Institute for Medical Genetics, Charité-Universitätsmedizin Berlin, Augustenburger Platz 1, 13353 Berlin, Germany.
Nucleic Acids Res. 2010 Jun;38(11):3523-32. doi: 10.1093/nar/gkq045. Epub 2010 Feb 19.
The interpretation of data-driven experiments in genomics often involves a search for biological categories that are enriched for the responder genes identified by the experiments. However, knowledge bases such as the Gene Ontology (GO) contain hundreds or thousands of categories with very high overlap between categories. Thus, enrichment analysis performed on one category at a time frequently returns large numbers of correlated categories, leaving the choice of the most relevant ones to the user's; interpretation. Here we present model-based gene set analysis (MGSA) that analyzes all categories at once by embedding them in a Bayesian network, in which gene response is modeled as a function of the activation of biological categories. Probabilistic inference is used to identify the active categories. The Bayesian modeling approach naturally takes category overlap into account and avoids the need for multiple testing corrections met in single-category enrichment analysis. On simulated data, MGSA identifies active categories with up to 95% precision at a recall of 20% for moderate settings of noise, leading to a 10-fold precision improvement over single-category statistical enrichment analysis. Application to a gene expression data set in yeast demonstrates that the method provides high-level, summarized views of core biological processes and correctly eliminates confounding associations.
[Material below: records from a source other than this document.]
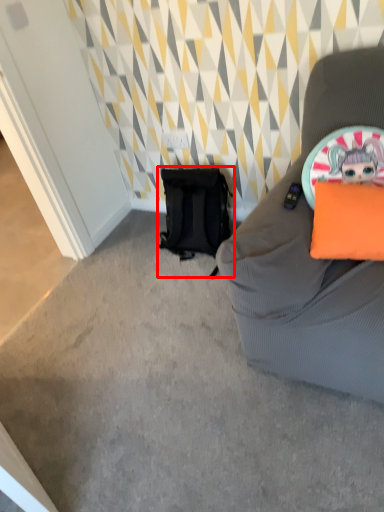 Question: Where is backpack (annotated by the red box) located in relation to pillow in the image?

Choices:
 (A) right
 (B) left

Answer: (B) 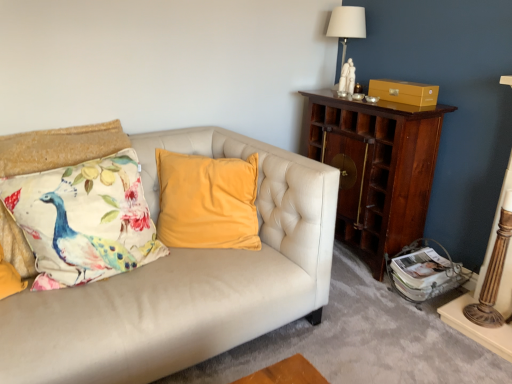 Question: Can you confirm if wooden cabinet at right is positioned to the right of white ceramic table lamp at upper right?

Choices:
 (A) yes
 (B) no

Answer: (A)

Question: Does wooden cabinet at right have a lesser height compared to white ceramic table lamp at upper right?

Choices:
 (A) yes
 (B) no

Answer: (B)

Question: Is wooden cabinet at right completely or partially outside of white ceramic table lamp at upper right?

Choices:
 (A) no
 (B) yes

Answer: (B)

Question: Is wooden cabinet at right next to white ceramic table lamp at upper right and touching it?

Choices:
 (A) yes
 (B) no

Answer: (B)

Question: Considering the relative positions of wooden cabinet at right and white ceramic table lamp at upper right in the image provided, is wooden cabinet at right behind white ceramic table lamp at upper right?

Choices:
 (A) no
 (B) yes

Answer: (A)

Question: Considering the relative sizes of wooden cabinet at right and white ceramic table lamp at upper right in the image provided, is wooden cabinet at right thinner than white ceramic table lamp at upper right?

Choices:
 (A) no
 (B) yes

Answer: (A)

Question: Considering the relative sizes of matte gold drawer at upper right and wooden cabinet at right in the image provided, is matte gold drawer at upper right taller than wooden cabinet at right?

Choices:
 (A) no
 (B) yes

Answer: (A)

Question: Is matte gold drawer at upper right outside wooden cabinet at right?

Choices:
 (A) no
 (B) yes

Answer: (B)

Question: Can you confirm if matte gold drawer at upper right is shorter than wooden cabinet at right?

Choices:
 (A) yes
 (B) no

Answer: (A)

Question: Is matte gold drawer at upper right in contact with wooden cabinet at right?

Choices:
 (A) yes
 (B) no

Answer: (B)

Question: Is matte gold drawer at upper right at the right side of wooden cabinet at right?

Choices:
 (A) no
 (B) yes

Answer: (B)

Question: Is matte gold drawer at upper right wider than wooden cabinet at right?

Choices:
 (A) no
 (B) yes

Answer: (A)

Question: Are printed fabric cushion with peacock design at left and white ceramic table lamp at upper right located far from each other?

Choices:
 (A) no
 (B) yes

Answer: (B) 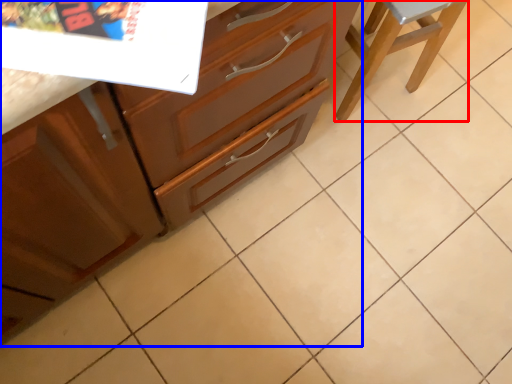 Question: Among these objects, which one is nearest to the camera, furniture (highlighted by a red box) or cabinetry (highlighted by a blue box)?

Choices:
 (A) furniture
 (B) cabinetry

Answer: (B) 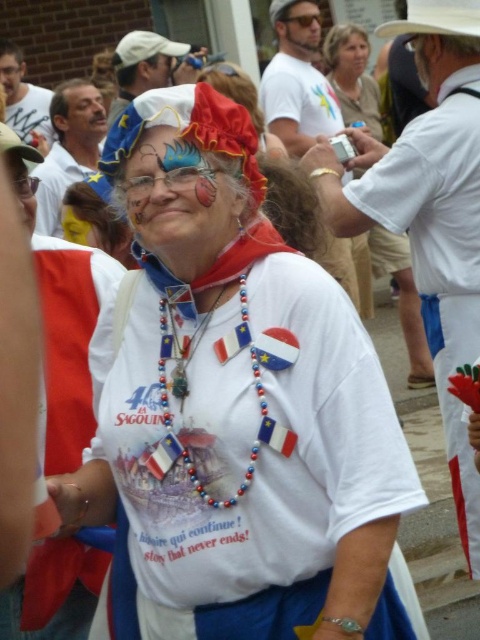 Does white fabric cowboy hat at upper center appear over matte plastic mask at center?

Incorrect, white fabric cowboy hat at upper center is not positioned above matte plastic mask at center.

Locate an element on the screen. The image size is (480, 640). white fabric cowboy hat at upper center is located at coordinates (435, 19).

Between white fabric shirt at center and white fabric cowboy hat at upper center, which one has less height?

white fabric cowboy hat at upper center

Is point (177, 236) behind point (439, 10)?

No, it is not.

At what (x,y) coordinates should I click in order to perform the action: click on white fabric shirt at center. Please return your answer as a coordinate pair (x, y). Looking at the image, I should click on (237, 410).

Locate an element on the screen. white fabric shirt at center is located at coordinates (237, 410).

Which is above, white fabric shirt at center or matte plastic mask at center?

matte plastic mask at center is above.

Is white fabric shirt at center above matte plastic mask at center?

No, white fabric shirt at center is not above matte plastic mask at center.

The height and width of the screenshot is (640, 480). What are the coordinates of `white fabric shirt at center` in the screenshot? It's located at (237, 410). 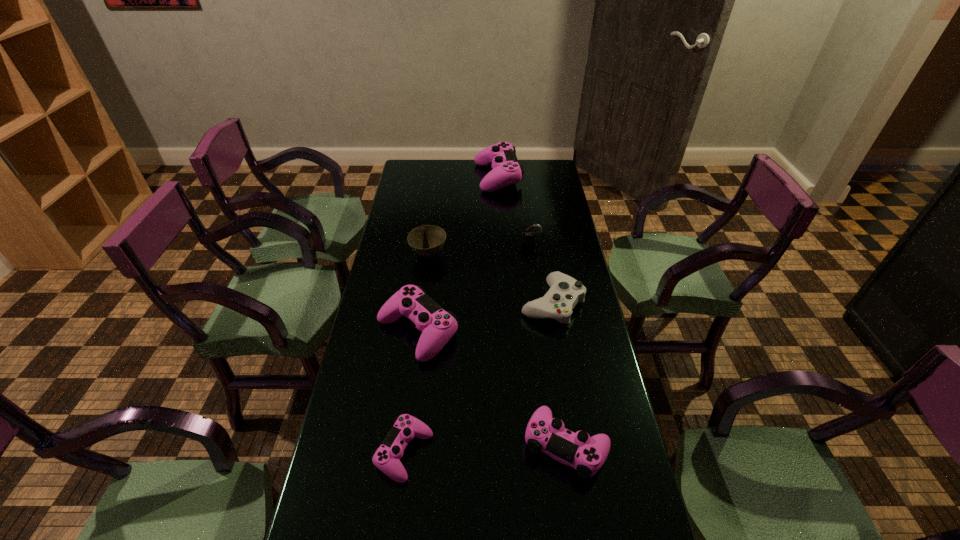 This screenshot has width=960, height=540. I want to click on vacant space located 0.150m on the right of the tallest object, so click(x=553, y=177).

The height and width of the screenshot is (540, 960). What are the coordinates of `vacant point located on the right of the second biggest pink control` in the screenshot? It's located at (571, 331).

Find the location of `vacant region located 0.100m with the keyhole on the front of the padlock`. vacant region located 0.100m with the keyhole on the front of the padlock is located at coordinates (534, 263).

The width and height of the screenshot is (960, 540). I want to click on vacant space situated on the front of the bowl, so click(x=419, y=332).

Identify the location of vacant region located 0.160m on the back of the second smallest pink control. (554, 362).

I want to click on vacant space located on the back of the white control, so click(x=542, y=242).

Where is `vacant region located on the back of the smallest pink control`? This screenshot has height=540, width=960. vacant region located on the back of the smallest pink control is located at coordinates (422, 312).

I want to click on object present at the far edge, so click(506, 170).

Where is `bowl located in the left edge section of the desktop`? This screenshot has height=540, width=960. bowl located in the left edge section of the desktop is located at coordinates (427, 240).

Image resolution: width=960 pixels, height=540 pixels. What are the coordinates of `padlock present at the right edge` in the screenshot? It's located at (528, 238). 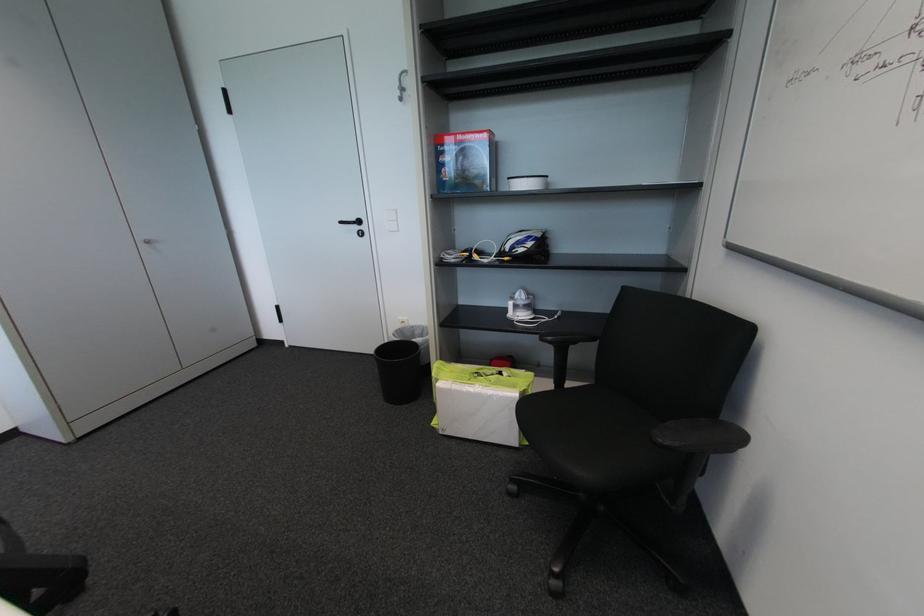 This screenshot has height=616, width=924. I want to click on black door handle, so click(x=354, y=225). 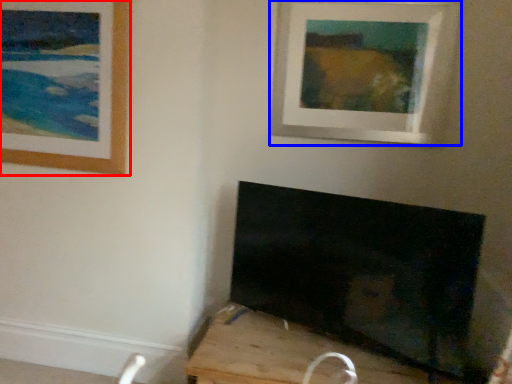 Question: Which object is further to the camera taking this photo, picture frame (highlighted by a red box) or picture frame (highlighted by a blue box)?

Choices:
 (A) picture frame
 (B) picture frame

Answer: (B) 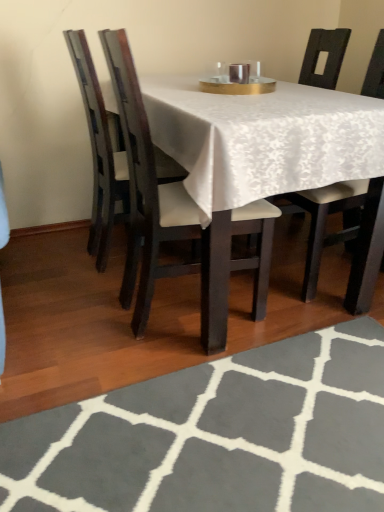 Image resolution: width=384 pixels, height=512 pixels. What are the coordinates of `free spot below gray woolen rug at lower center (from a real-world perspective)` in the screenshot? It's located at (253, 434). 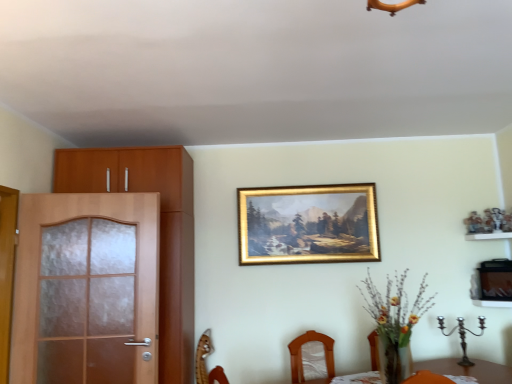 Question: Is wooden shelf at right to the left of matte wood cabinet at left from the viewer's perspective?

Choices:
 (A) no
 (B) yes

Answer: (A)

Question: Is matte wood cabinet at left surrounded by wooden shelf at right?

Choices:
 (A) no
 (B) yes

Answer: (A)

Question: Does wooden shelf at right have a larger size compared to matte wood cabinet at left?

Choices:
 (A) yes
 (B) no

Answer: (B)

Question: Is wooden shelf at right positioned behind matte wood cabinet at left?

Choices:
 (A) yes
 (B) no

Answer: (A)

Question: Are wooden shelf at right and matte wood cabinet at left making contact?

Choices:
 (A) no
 (B) yes

Answer: (A)

Question: Is point (183, 153) closer or farther from the camera than point (505, 231)?

Choices:
 (A) closer
 (B) farther

Answer: (A)

Question: Considering their positions, is matte wood cabinet at left located in front of or behind wooden shelf at right?

Choices:
 (A) front
 (B) behind

Answer: (A)

Question: From a real-world perspective, is matte wood cabinet at left positioned above or below wooden shelf at right?

Choices:
 (A) below
 (B) above

Answer: (A)

Question: Visually, is matte wood cabinet at left positioned to the left or to the right of wooden shelf at right?

Choices:
 (A) right
 (B) left

Answer: (B)

Question: Choose the correct answer: Is matte wood cabinet at left inside brown matte screen door at left or outside it?

Choices:
 (A) inside
 (B) outside

Answer: (B)

Question: From their relative heights in the image, would you say matte wood cabinet at left is taller or shorter than brown matte screen door at left?

Choices:
 (A) tall
 (B) short

Answer: (A)

Question: Considering the positions of matte wood cabinet at left and brown matte screen door at left in the image, is matte wood cabinet at left wider or thinner than brown matte screen door at left?

Choices:
 (A) wide
 (B) thin

Answer: (A)

Question: In the image, is matte wood cabinet at left positioned in front of or behind brown matte screen door at left?

Choices:
 (A) front
 (B) behind

Answer: (B)

Question: From the image's perspective, is matte wood cabinet at left located above or below wooden chair at lower center?

Choices:
 (A) above
 (B) below

Answer: (A)

Question: Looking at the image, does matte wood cabinet at left seem bigger or smaller compared to wooden chair at lower center?

Choices:
 (A) small
 (B) big

Answer: (B) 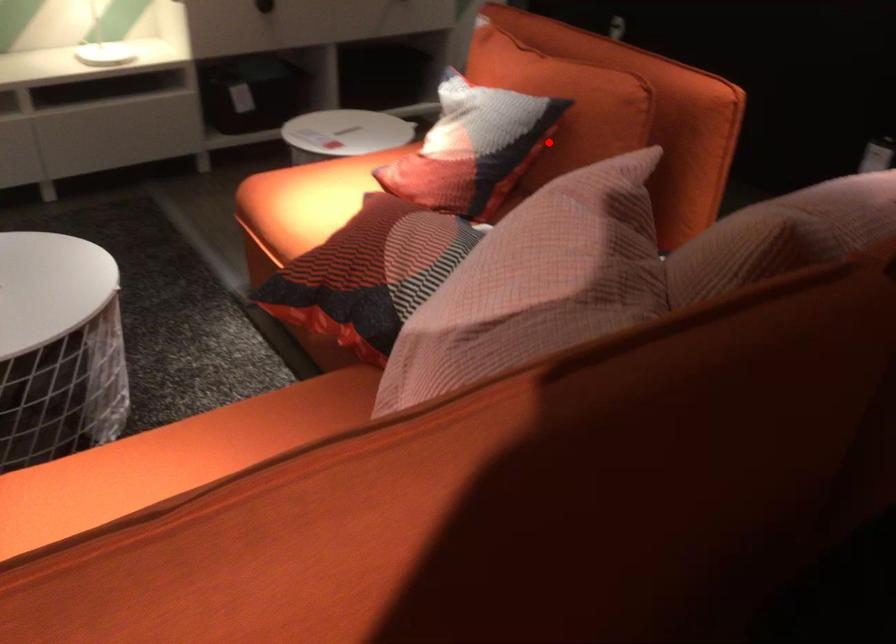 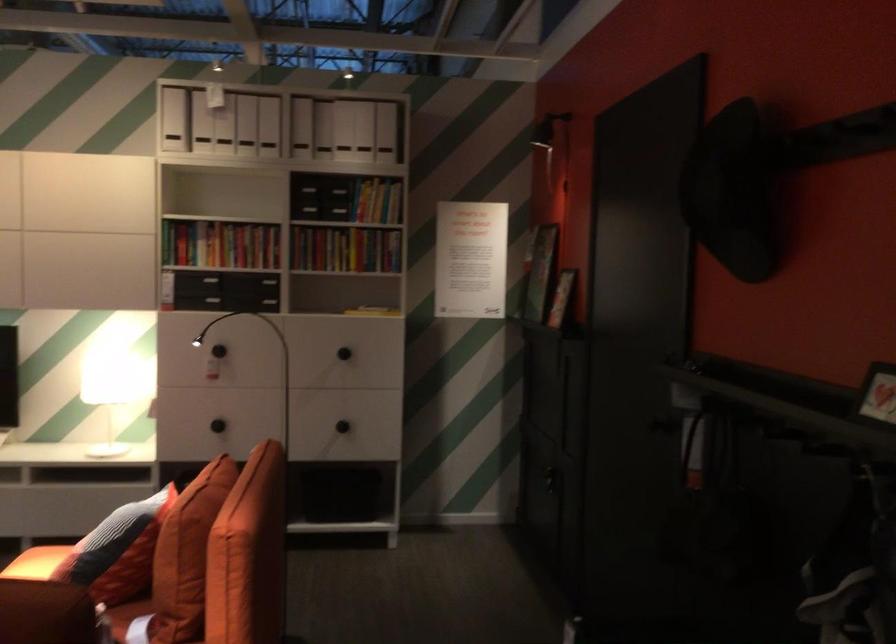 The point at the highlighted location is marked in the first image. Where is the corresponding point in the second image?

(117, 551) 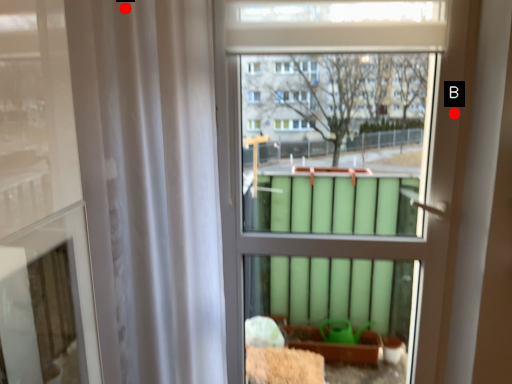 Question: Two points are circled on the image, labeled by A and B beside each circle. Which point is closer to the camera?

Choices:
 (A) A is closer
 (B) B is closer

Answer: (A) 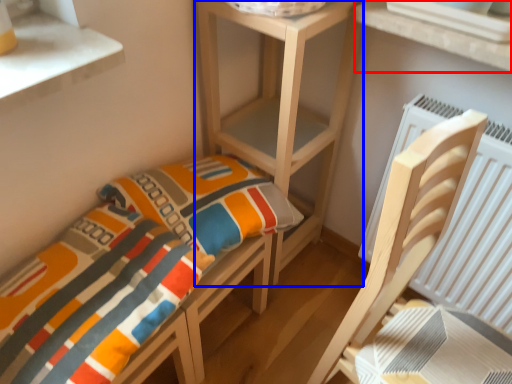 Question: Among these objects, which one is nearest to the camera, window (highlighted by a red box) or shelf (highlighted by a blue box)?

Choices:
 (A) window
 (B) shelf

Answer: (A) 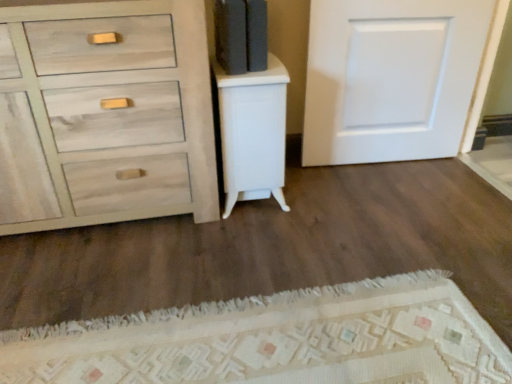 Question: Considering the positions of white matte door at upper right and light gray wood dresser at left in the image, is white matte door at upper right bigger or smaller than light gray wood dresser at left?

Choices:
 (A) big
 (B) small

Answer: (B)

Question: In the image, is white matte door at upper right positioned in front of or behind light gray wood dresser at left?

Choices:
 (A) behind
 (B) front

Answer: (A)

Question: Considering the real-world distances, which object is farthest from the white glossy cabinet at center?

Choices:
 (A) light gray wood dresser at left
 (B) white matte door at upper right

Answer: (B)

Question: Estimate the real-world distances between objects in this image. Which object is closer to the white matte door at upper right?

Choices:
 (A) white glossy cabinet at center
 (B) light gray wood dresser at left

Answer: (A) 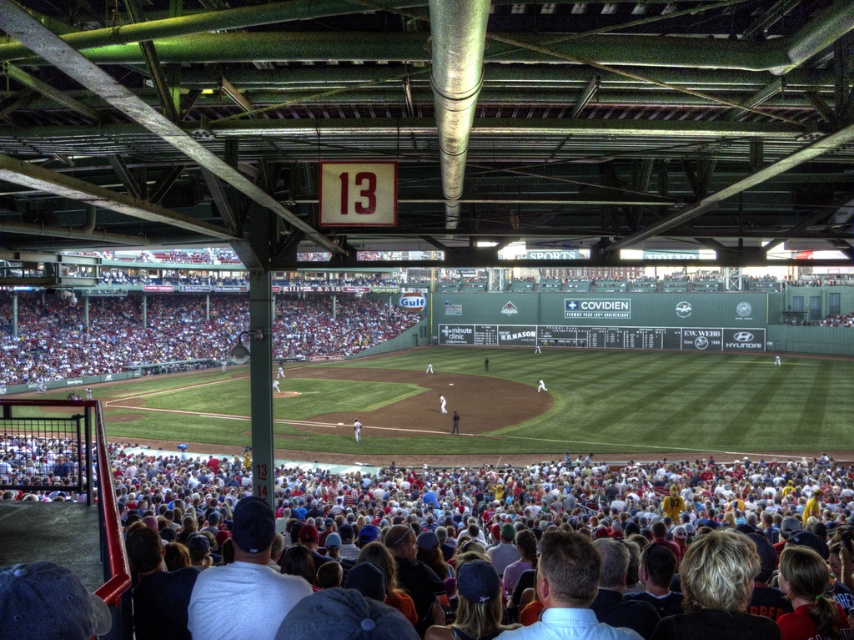 Question: Is white uniformed player at center thinner than dark brown leather jacket at center?

Choices:
 (A) yes
 (B) no

Answer: (B)

Question: Can you confirm if white jersey baseball team at lower center is positioned to the left of white uniformed player at center?

Choices:
 (A) yes
 (B) no

Answer: (B)

Question: Among these points, which one is farthest from the camera?

Choices:
 (A) (451, 417)
 (B) (442, 404)
 (C) (355, 433)
 (D) (545, 388)

Answer: (D)

Question: Which of these objects is positioned closest to the white uniformed player at center?

Choices:
 (A) white uniform at center
 (B) white fabric cap at center
 (C) dark brown leather jacket at center
 (D) white jersey baseball team at lower center

Answer: (C)

Question: In this image, where is white uniformed player at center located relative to dark brown leather jacket at center?

Choices:
 (A) left
 (B) right

Answer: (A)

Question: Which object is positioned closest to the white uniformed player at center?

Choices:
 (A) dark brown leather jacket at center
 (B) white fabric cap at center
 (C) white uniform at center
 (D) white jersey baseball team at lower center

Answer: (A) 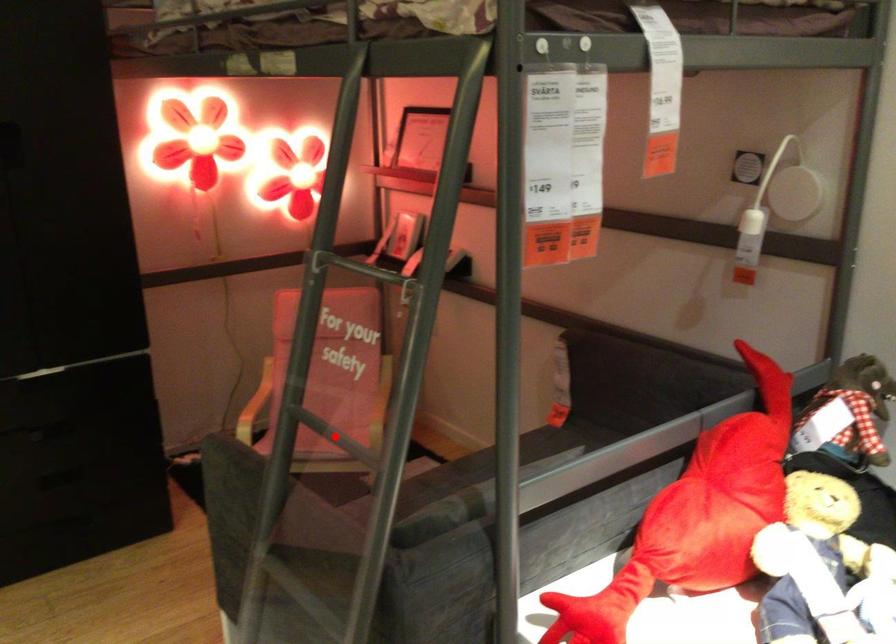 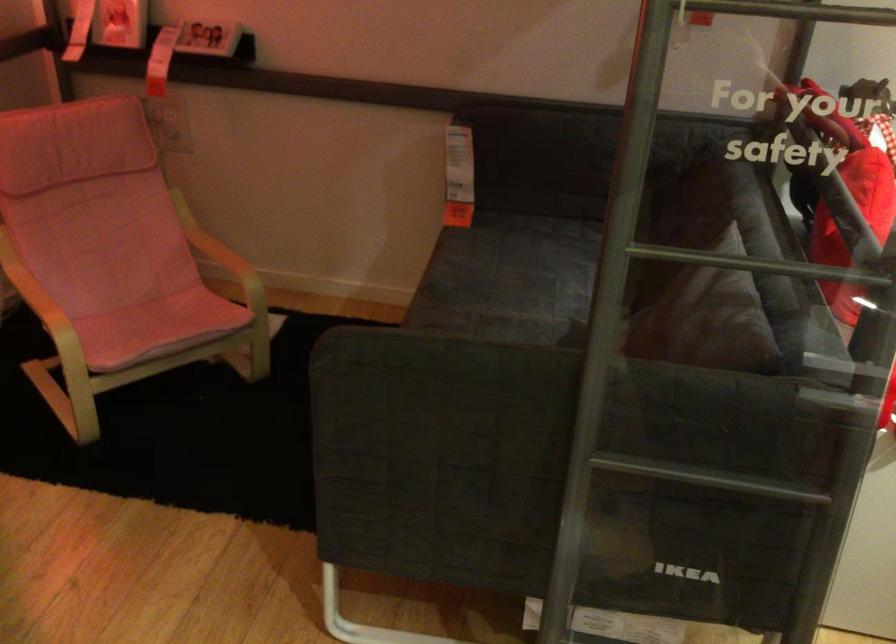 Question: I am providing you with two images of the same scene from different viewpoints. A red point is shown in image1. For the corresponding object point in image2, is it positioned nearer or farther from the camera?

Choices:
 (A) Nearer
 (B) Farther

Answer: (A) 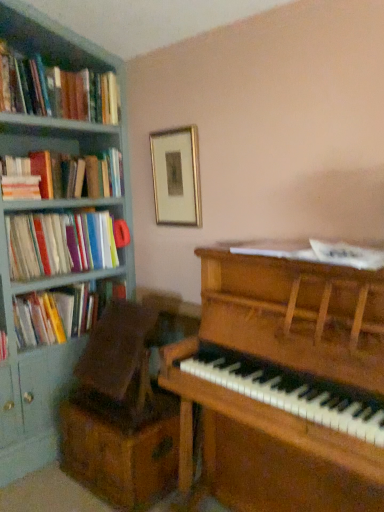 Question: Is wooden drawer at lower left bigger or smaller than hardcover book at left, the fourth book when ordered from top to bottom?

Choices:
 (A) small
 (B) big

Answer: (B)

Question: From their relative heights in the image, would you say wooden drawer at lower left is taller or shorter than hardcover book at left, the fourth book when ordered from top to bottom?

Choices:
 (A) tall
 (B) short

Answer: (A)

Question: Considering the real-world distances, which object is farthest from the wooden drawer at lower left?

Choices:
 (A) hardcover books at left, positioned as the fourth book in bottom-to-top order
 (B) hardcover book at left, the first book positioned from the bottom
 (C) hardcover books at left, marked as the 2th book in a bottom-to-top arrangement
 (D) hardcover books at left, the second book positioned from the top
 (E) gold-framed picture at upper center

Answer: (A)

Question: Estimate the real-world distances between objects in this image. Which object is closer to the gold-framed picture at upper center?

在基因组学中,对数据驱动实验的解释通常涉及到寻找对实验中确定的响应基因富集的生物学类别。然而,像基因本体论(GO)这样的知识库包含数百或数千个类别,类别之间的重叠非常高。因此,一次对一个类别进行的富集分析经常会返回大量相关的类别,这使得选择最相关的类别留给用户进行解释。在这里,我们提出了基于模型的基因集分析(MGSA),它通过将它们嵌入贝叶斯网络中来同时分析所有类别,其中基因响应被建模为生物类别的激活的函数。概率推理用于识别活跃的类别。贝叶斯建模方法自然考虑了类别重叠,并避免了在单类别富集分析中遇到的多重测试校正的需要。在模拟数据中,MGSA 在噪声适中的情况下,以 20%的召回率达到高达 95%的精度,比单类别统计富集分析提高了 10 倍的精度。在酵母的一个基因表达数据集上的应用表明,该方法提供了核心生物过程的高级、汇总视图,并正确消除了混杂关联。